I was struck this time how much this film is like MASH, in both obvious stylistic ways but also in structure and content. In fact, you could argue (this would make an interesting college thesis paper) that Mc&MM is largely a downbeat, pessimistic remake of MASH. You have the outsider come into a town that's long established, filled with colorful people (many of them played by the same actors as MASH) living on the frontier edge. He brings changes to the way things are done. A woman (Hot Lips) enters and brings "nurses" with her. The stranger is a rebel who chooses to go his own way. Two major differences: this rebel has no sidekick, no Trapper, no Duke. And the ending is bitter and tragic. Far more sobering than two wacky doctors who shake up the 4077th.

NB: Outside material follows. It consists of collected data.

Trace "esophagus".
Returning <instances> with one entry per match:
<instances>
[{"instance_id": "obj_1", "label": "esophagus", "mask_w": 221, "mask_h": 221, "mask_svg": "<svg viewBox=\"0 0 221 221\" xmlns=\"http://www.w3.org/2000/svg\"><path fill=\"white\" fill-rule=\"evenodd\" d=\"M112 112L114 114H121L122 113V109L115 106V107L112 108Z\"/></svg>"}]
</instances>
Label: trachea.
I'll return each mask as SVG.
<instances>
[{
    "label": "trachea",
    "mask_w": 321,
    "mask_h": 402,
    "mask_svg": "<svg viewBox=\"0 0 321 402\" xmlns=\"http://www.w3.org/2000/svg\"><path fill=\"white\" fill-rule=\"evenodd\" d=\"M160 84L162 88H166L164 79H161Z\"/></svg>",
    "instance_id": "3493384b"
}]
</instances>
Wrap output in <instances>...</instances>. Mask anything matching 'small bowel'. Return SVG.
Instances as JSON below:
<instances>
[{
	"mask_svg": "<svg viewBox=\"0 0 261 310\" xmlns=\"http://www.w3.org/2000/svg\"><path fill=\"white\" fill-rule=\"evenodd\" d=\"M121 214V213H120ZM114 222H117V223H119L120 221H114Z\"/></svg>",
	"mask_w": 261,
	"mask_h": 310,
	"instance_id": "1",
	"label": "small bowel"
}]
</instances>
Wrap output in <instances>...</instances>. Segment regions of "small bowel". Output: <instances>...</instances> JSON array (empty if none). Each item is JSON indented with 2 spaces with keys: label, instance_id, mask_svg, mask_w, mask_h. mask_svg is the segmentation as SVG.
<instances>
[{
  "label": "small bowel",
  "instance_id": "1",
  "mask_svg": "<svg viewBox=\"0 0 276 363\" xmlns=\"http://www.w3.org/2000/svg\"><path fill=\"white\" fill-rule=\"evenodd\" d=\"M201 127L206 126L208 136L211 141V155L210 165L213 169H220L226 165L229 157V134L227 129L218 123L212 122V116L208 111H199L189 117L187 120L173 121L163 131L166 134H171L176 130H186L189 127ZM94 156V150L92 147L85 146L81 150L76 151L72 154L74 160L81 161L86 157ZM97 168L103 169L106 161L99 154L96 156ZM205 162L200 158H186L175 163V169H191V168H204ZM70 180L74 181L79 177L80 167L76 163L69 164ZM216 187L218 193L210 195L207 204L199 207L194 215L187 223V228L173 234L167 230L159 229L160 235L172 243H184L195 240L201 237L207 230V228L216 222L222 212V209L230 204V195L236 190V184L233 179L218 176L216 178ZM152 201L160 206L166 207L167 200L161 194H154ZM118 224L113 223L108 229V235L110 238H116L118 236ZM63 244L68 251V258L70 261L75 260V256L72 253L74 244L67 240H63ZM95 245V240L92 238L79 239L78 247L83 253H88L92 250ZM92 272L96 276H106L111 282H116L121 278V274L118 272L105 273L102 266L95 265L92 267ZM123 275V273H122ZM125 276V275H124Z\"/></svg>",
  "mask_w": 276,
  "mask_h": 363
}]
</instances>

As with MASH, you feel in this film that the town has existed long prior to our hero's arrival, and will go on long after his "departure." Altman does this incredibly well with his films--creates a world that feels like it's already there and thus wasn't really created. I recall that the day before Larry Kasdan started shooting The Big Chill he had his actors live in the house and stay in character to prepare, so that it would really feel as though they were living there and it wasn't just a set they arrived at every morning. Similarly in Mc&MM, the cast and crew lived in the shacks constructed for the film, which were fully functional. Some writer/directors give us tight plots, some give us lone characters, some action extravaganzas. Altman creates whole worlds without seeming to do anything at all. His film never feel rehearsed. They just seem to "happen" in front of the camera. That's his gift to filmmaking, and one that, when it works, I personally can't get enough of.

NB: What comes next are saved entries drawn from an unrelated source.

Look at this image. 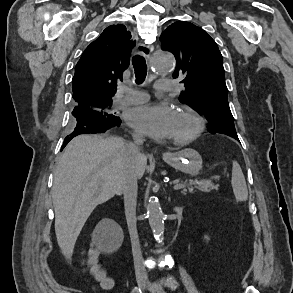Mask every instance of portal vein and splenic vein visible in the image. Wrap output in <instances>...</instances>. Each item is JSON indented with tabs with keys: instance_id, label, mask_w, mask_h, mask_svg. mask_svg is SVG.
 <instances>
[{
	"instance_id": "portal-vein-and-splenic-vein-1",
	"label": "portal vein and splenic vein",
	"mask_w": 293,
	"mask_h": 293,
	"mask_svg": "<svg viewBox=\"0 0 293 293\" xmlns=\"http://www.w3.org/2000/svg\"><path fill=\"white\" fill-rule=\"evenodd\" d=\"M184 187H185L184 183H177V184L174 185L173 189L174 190H180V189H182Z\"/></svg>"
}]
</instances>
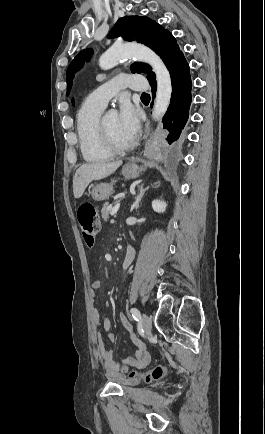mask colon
Masks as SVG:
<instances>
[{
    "label": "colon",
    "mask_w": 265,
    "mask_h": 434,
    "mask_svg": "<svg viewBox=\"0 0 265 434\" xmlns=\"http://www.w3.org/2000/svg\"><path fill=\"white\" fill-rule=\"evenodd\" d=\"M76 216L79 222L81 234L86 246H92L98 233L99 214L96 208L90 203L85 202L76 209ZM136 374V372H133ZM131 378L132 372L128 371ZM147 381L159 380L167 375V367L157 365L146 373H141Z\"/></svg>",
    "instance_id": "colon-1"
}]
</instances>
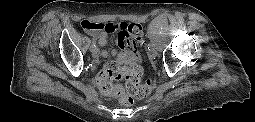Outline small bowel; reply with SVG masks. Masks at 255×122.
<instances>
[{"label": "small bowel", "mask_w": 255, "mask_h": 122, "mask_svg": "<svg viewBox=\"0 0 255 122\" xmlns=\"http://www.w3.org/2000/svg\"><path fill=\"white\" fill-rule=\"evenodd\" d=\"M90 35L95 38L101 47H105L107 44L108 33L97 32L90 33ZM116 44L120 50L113 49L111 54L116 57V62L119 64L127 65H137L138 64V45L129 37L124 36L119 33L116 38ZM109 55L108 51H102V57H107ZM101 90V89H100ZM119 91L122 92V88H119ZM104 93V92H103ZM106 95L117 97V95L107 94Z\"/></svg>", "instance_id": "c3829d8e"}]
</instances>
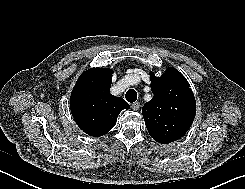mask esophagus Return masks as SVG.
<instances>
[{
  "mask_svg": "<svg viewBox=\"0 0 245 189\" xmlns=\"http://www.w3.org/2000/svg\"><path fill=\"white\" fill-rule=\"evenodd\" d=\"M131 108L134 110V111H137L139 110L140 108V103L139 102H134L131 104Z\"/></svg>",
  "mask_w": 245,
  "mask_h": 189,
  "instance_id": "1",
  "label": "esophagus"
}]
</instances>
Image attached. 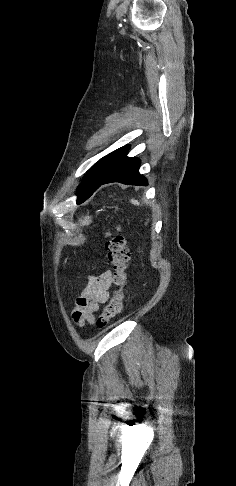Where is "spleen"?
<instances>
[{
    "instance_id": "spleen-1",
    "label": "spleen",
    "mask_w": 236,
    "mask_h": 486,
    "mask_svg": "<svg viewBox=\"0 0 236 486\" xmlns=\"http://www.w3.org/2000/svg\"><path fill=\"white\" fill-rule=\"evenodd\" d=\"M131 202L134 204V205H139V202L137 200H131Z\"/></svg>"
}]
</instances>
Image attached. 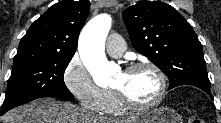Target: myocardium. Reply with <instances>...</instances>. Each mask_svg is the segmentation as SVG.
Masks as SVG:
<instances>
[{
	"label": "myocardium",
	"instance_id": "obj_1",
	"mask_svg": "<svg viewBox=\"0 0 221 123\" xmlns=\"http://www.w3.org/2000/svg\"><path fill=\"white\" fill-rule=\"evenodd\" d=\"M149 69L153 71L159 80V92L156 98L150 103L140 104L131 100L127 94L117 88H113V92L125 110L128 111H146L159 106L164 100L167 93V77L160 67L152 62H138L124 69V73L129 74L138 70Z\"/></svg>",
	"mask_w": 221,
	"mask_h": 123
}]
</instances>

Final thought: the 1970s were a wonderful time, artistically, where concepts such as heroism, individuality, responsibility, and identity were questioned. Today we're too busy battling CGI monsters. Pity. I was just reading in today's New York Times about how people today are more than ever uncertain about the future and their place in it, and how this is causing increasing levels of anxiety according to therapists and mental healthcare givers. I also note the utter lack of reflection in our literary and cultural lives. Connection? Could be..."

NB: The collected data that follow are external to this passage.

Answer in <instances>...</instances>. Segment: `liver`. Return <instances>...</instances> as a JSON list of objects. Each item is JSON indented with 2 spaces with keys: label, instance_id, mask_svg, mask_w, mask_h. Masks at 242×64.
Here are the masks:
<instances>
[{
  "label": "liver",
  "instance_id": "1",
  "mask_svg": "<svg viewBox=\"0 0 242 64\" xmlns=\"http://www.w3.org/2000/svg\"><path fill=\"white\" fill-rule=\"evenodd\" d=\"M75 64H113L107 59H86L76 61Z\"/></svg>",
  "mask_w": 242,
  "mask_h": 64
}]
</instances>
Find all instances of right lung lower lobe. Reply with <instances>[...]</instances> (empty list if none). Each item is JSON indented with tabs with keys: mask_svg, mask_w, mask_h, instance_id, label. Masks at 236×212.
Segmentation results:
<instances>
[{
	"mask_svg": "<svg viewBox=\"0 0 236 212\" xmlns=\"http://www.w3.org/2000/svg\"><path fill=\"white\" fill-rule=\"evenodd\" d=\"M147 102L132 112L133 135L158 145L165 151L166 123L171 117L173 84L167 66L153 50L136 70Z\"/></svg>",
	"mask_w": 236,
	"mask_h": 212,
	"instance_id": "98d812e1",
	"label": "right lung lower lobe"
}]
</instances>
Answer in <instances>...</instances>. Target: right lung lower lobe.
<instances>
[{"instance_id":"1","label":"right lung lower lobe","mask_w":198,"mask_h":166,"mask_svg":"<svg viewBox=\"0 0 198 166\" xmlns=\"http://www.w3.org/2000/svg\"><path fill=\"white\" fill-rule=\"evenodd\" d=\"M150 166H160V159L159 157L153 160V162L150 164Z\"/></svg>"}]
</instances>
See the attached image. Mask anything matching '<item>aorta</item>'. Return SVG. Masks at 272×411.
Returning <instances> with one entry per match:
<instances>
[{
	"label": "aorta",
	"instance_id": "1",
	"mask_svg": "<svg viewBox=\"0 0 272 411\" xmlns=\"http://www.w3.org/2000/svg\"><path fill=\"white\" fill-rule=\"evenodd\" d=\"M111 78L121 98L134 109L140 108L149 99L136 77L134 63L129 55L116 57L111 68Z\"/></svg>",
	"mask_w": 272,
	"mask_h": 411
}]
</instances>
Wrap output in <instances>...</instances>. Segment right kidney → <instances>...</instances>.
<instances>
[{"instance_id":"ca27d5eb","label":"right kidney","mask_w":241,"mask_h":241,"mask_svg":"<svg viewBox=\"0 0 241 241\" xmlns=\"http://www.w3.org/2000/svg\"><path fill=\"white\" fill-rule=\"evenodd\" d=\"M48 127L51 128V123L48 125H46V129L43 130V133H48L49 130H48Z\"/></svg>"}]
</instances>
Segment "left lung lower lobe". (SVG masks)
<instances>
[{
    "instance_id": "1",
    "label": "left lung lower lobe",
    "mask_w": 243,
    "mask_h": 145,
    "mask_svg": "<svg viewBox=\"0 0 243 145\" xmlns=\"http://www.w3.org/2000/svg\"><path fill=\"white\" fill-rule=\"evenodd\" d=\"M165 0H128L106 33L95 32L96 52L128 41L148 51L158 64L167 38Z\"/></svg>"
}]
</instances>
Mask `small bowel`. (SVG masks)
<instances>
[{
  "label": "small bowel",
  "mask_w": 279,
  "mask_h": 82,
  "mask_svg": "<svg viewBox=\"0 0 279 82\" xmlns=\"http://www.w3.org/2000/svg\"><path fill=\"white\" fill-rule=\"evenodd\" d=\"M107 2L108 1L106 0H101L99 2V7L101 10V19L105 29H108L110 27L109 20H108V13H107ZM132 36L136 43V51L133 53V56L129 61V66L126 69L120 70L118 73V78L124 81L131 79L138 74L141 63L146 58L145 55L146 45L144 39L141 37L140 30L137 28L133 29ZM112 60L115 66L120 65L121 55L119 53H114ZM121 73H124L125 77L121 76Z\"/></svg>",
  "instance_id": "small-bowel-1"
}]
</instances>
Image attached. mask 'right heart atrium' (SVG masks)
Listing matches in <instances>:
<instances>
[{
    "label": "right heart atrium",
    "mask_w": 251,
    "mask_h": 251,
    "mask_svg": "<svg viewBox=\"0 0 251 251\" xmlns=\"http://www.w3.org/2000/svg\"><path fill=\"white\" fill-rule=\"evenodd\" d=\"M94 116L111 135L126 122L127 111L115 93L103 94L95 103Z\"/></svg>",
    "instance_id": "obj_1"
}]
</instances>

A Great Western, A Great Deconstruction, A Great Film
Arthur | Lawrence, Kansas | 07/13/2000
(5 out of 5 stars)

"This is one of my favorite Altman films (Vincent & Theo, The Player, The Long Good-Bye, and Short Cuts round out the top 5). He takes the Western--a great American genre, but an oft-hackneyed one--and injects new blood into its withered old veins. Gone are the trademarks of the old Western, many of which simply transplanted bourgeoise America onto the Plains: the setting is cold, wet, snowy, green and mountainous as much of the west was and is--not flat, dry, still and khaki-colored; the dialogue is common, vulgar and overlapping--not genteel and well-schooled; the people are crude, dirty and uneducated--not clean and prim; the hero is not a hero at all, not brave and skilled at gunplay--in fact, not everyone owns a gun; etc. etc. etc. Altman recreates the Western in this brilliant tale of greed, cowardice, power, cruelty, progress, and the calculus of addiction. Warren Beatty, Julie Christy and the rest of the cast are outstanding."